__TASK TO CARRY OUT__: Every entry below should be restated word for word, except for its images.

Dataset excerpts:
[Start of section]
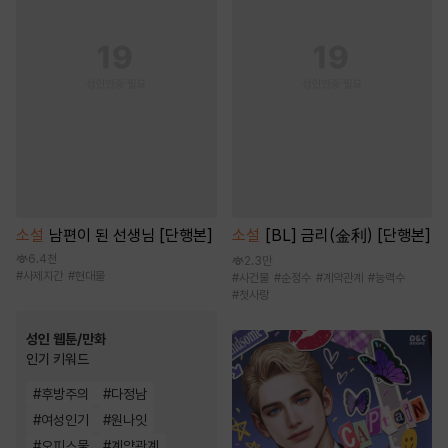
소설
남편이 된 선생님 [단행본]
소설
[BL] 금리(金利) [단행본]
6.4천
2.3만
#
사제지간
#
현대물
#
사건물
#
순정수
#
계약관계
#
능력수
#
첫사랑
성인 웹툰/만화
인기 키워드
#
후방주의
#
다정남
#
여성인기
#
원나잇
#
오피스물
#
계약관계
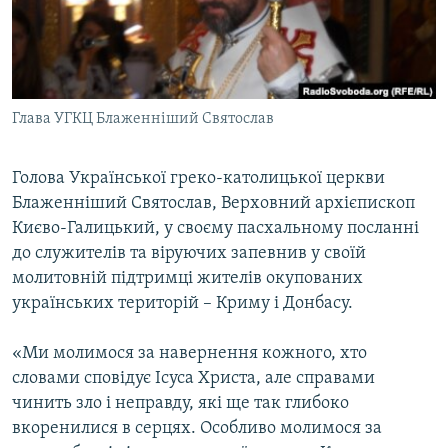
ВІДЕОУРОКИ «ELIFBE»
Русский
СВІДЧЕННЯ ОКУПАЦІЇ
Qırımtatar
УКРАЇНСЬКА ПРОБЛЕМА КРИМУ
Глава УГКЦ Блаженніший Святослав
ДОЛУЧАЙСЯ!
ІНФОГРАФІКА
Голова Української греко-католицької церкви
Блаженніший Святослав, Верховний архієпископ
Усі сайти RFE/RL
Києво-Галицький, у своєму пасхальному посланні
до служителів та віруючих запевнив у своїй
молитовній підтримці жителів окупованих
українських територій – Криму і Донбасу.
«Ми молимося за навернення кожного, хто
словами сповідує Ісуса Христа, але справами
чинить зло і неправду, які ще так глибоко
вкоренилися в серцях. Особливо молимося за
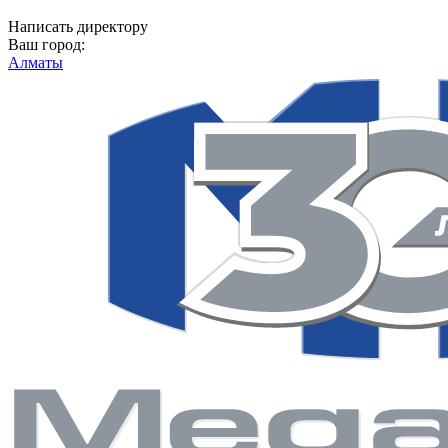
Написать директору
Ваш город:
Алматы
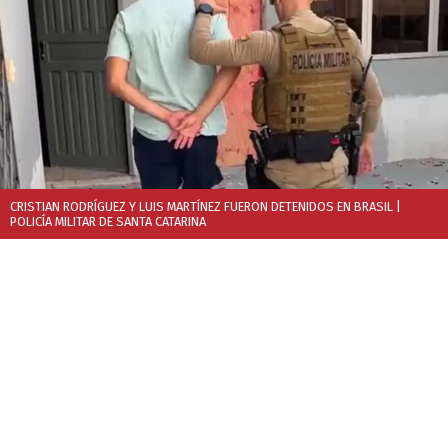
CRISTIAN RODRÍGUEZ Y LUIS MARTÍNEZ FUERON DETENIDOS EN BRASIL
|
POLICÍA MILITAR DE SANTA CATARINA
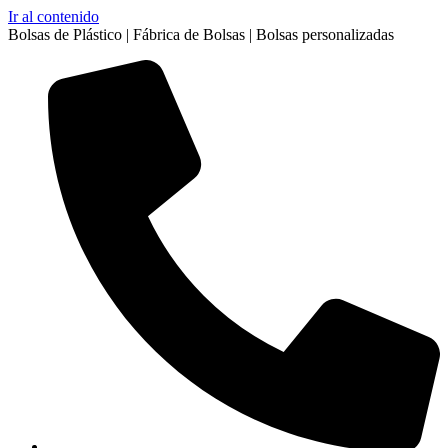
Ir al contenido
Bolsas de Plástico | Fábrica de Bolsas | Bolsas personalizadas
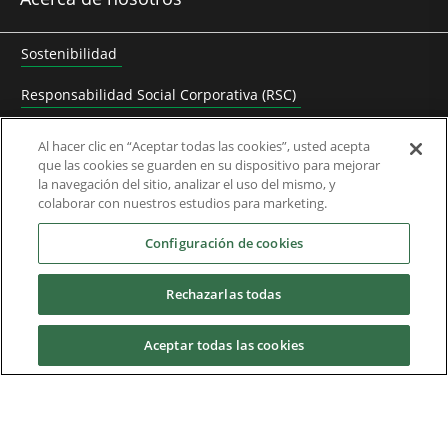
Sostenibilidad
Responsabilidad Social Corporativa (RSC)
Bolsa de trabajo
Al hacer clic en “Aceptar todas las cookies”, usted acepta
que las cookies se guarden en su dispositivo para mejorar
Contactar con Control Techniques
la navegación del sitio, analizar el uso del mismo, y
colaborar con nuestros estudios para marketing.
Frequently Asked Questions
Configuración de cookies
Socios
Rechazarlas todas
Red de Distribuidores
Red de Solutions Partners
Aceptar todas las cookies
Descargas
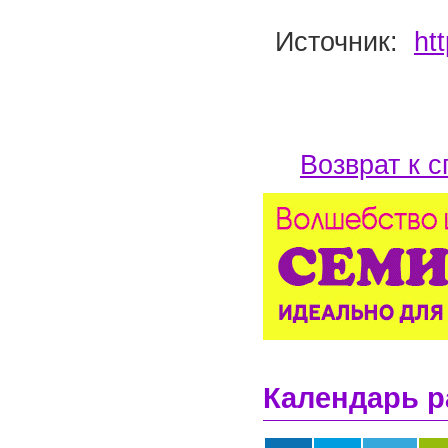
Источник:
ht
Возврат к с
Календарь р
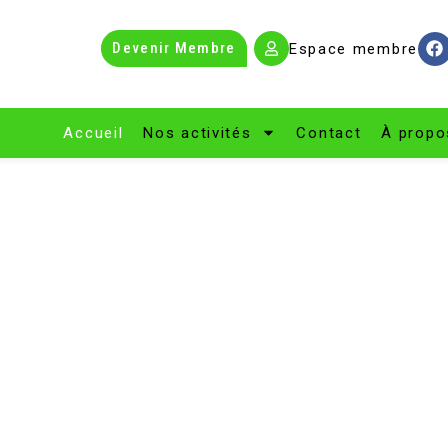
Devenir Membre
Espace membre
Accueil
Nos activités
Contact
À propo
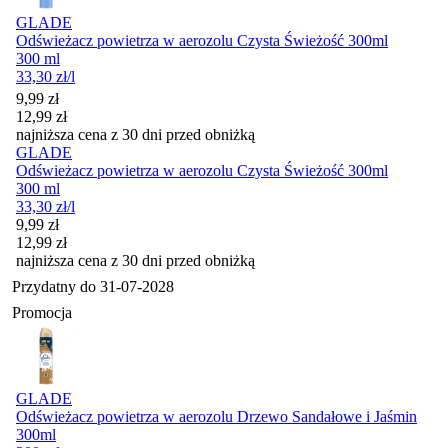
GLADE
Odświeżacz powietrza w aerozolu Czysta Świeżość 300ml
300 ml
33,30
zł
/l
Cena promocyjna
9,99
zł
12,99
zł
najniższa cena z 30 dni przed obniżką
GLADE
Odświeżacz powietrza w aerozolu Czysta Świeżość 300ml
300 ml
33,30
zł
/l
Cena promocyjna
9,99
zł
12,99
zł
najniższa cena z 30 dni przed obniżką
Przydatny do
31-07-2028
Promocja
GLADE
Odświeżacz powietrza w aerozolu Drzewo Sandałowe i Jaśmin
300ml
[End of section]
__SOLUTION BELOW__:
소설
남편이 된 선생님 [단행본]
소설
[BL] 금리(金利) [단행본]
6.4천
2.3만
#
사제지간
#
현대물
#
사건물
#
순정수
#
계약관계
#
능력수
#
첫사랑
성인 웹툰/만화
인기 키워드
#
후방주의
#
다정남
#
여성인기
#
원나잇
#
오피스물
#
계약관계
ВІДЕОУРОКИ «ELIFBE»
Русский
СВІДЧЕННЯ ОКУПАЦІЇ
Qırımtatar
УКРАЇНСЬКА ПРОБЛЕМА КРИМУ
Глава УГКЦ Блаженніший Святослав
ДОЛУЧАЙСЯ!
ІНФОГРАФІКА
Голова Української греко-католицької церкви
Блаженніший Святослав, Верховний архієпископ
Усі сайти RFE/RL
Києво-Галицький, у своєму пасхальному посланні
до служителів та віруючих запевнив у своїй
молитовній підтримці жителів окупованих
українських територій – Криму і Донбасу.
«Ми молимося за навернення кожного, хто
словами сповідує Ісуса Христа, але справами
чинить зло і неправду, які ще так глибоко
вкоренилися в серцях. Особливо молимося за
Написать директору
Ваш город:
Алматы
CRISTIAN RODRÍGUEZ Y LUIS MARTÍNEZ FUERON DETENIDOS EN BRASIL
|
POLICÍA MILITAR DE SANTA CATARINA
Ir al contenido
Bolsas de Plástico | Fábrica de Bolsas | Bolsas personalizadas
Sostenibilidad
Responsabilidad Social Corporativa (RSC)
Bolsa de trabajo
Al hacer clic en “Aceptar todas las cookies”, usted acepta
que las cookies se guarden en su dispositivo para mejorar
Contactar con Control Techniques
la navegación del sitio, analizar el uso del mismo, y
colaborar con nuestros estudios para marketing.
Frequently Asked Questions
Configuración de cookies
Socios
Rechazarlas todas
Red de Distribuidores
Red de Solutions Partners
Aceptar todas las cookies
Descargas
Источник:
ht
Возврат к с
Календарь р
Devenir Membre
Espace membre
Accueil
Nos activités
Contact
À propo
GLADE
Odświeżacz powietrza w aerozolu Czysta Świeżość 300ml
300 ml
33,30
zł
/l
Cena promocyjna
9,99
zł
12,99
zł
najniższa cena z 30 dni przed obniżką
GLADE
Odświeżacz powietrza w aerozolu Czysta Świeżość 300ml
300 ml
33,30
zł
/l
Cena promocyjna
9,99
zł
12,99
zł
najniższa cena z 30 dni przed obniżką
Przydatny do
31-07-2028
Promocja
GLADE
Odświeżacz powietrza w aerozolu Drzewo Sandałowe i Jaśmin
300ml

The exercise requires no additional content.